**WHAT THE TASK ASKS**
Your result should be the lines holding the word "Praha", copied from the entries below.

**ENTRIES SHOWN**

══════

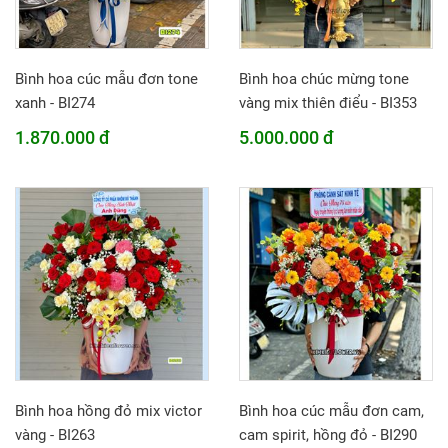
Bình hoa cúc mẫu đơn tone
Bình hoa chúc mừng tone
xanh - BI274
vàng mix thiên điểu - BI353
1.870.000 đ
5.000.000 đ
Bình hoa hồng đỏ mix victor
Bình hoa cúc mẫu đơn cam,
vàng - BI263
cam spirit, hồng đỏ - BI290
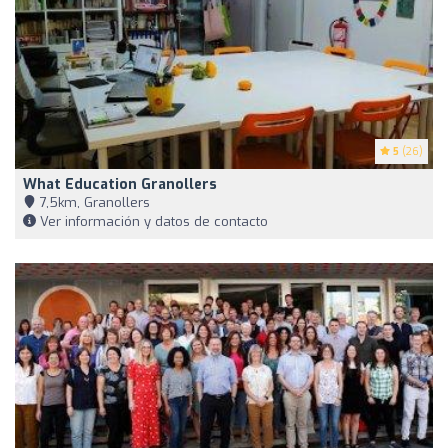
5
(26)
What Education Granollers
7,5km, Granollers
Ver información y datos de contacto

══════

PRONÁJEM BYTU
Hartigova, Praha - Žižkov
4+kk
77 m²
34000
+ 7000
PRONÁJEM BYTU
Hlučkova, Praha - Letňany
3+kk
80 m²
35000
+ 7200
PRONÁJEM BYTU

══════

**FINISHED EXERCISE**
Hartigova, Praha - Žižkov
Hlučkova, Praha - Letňany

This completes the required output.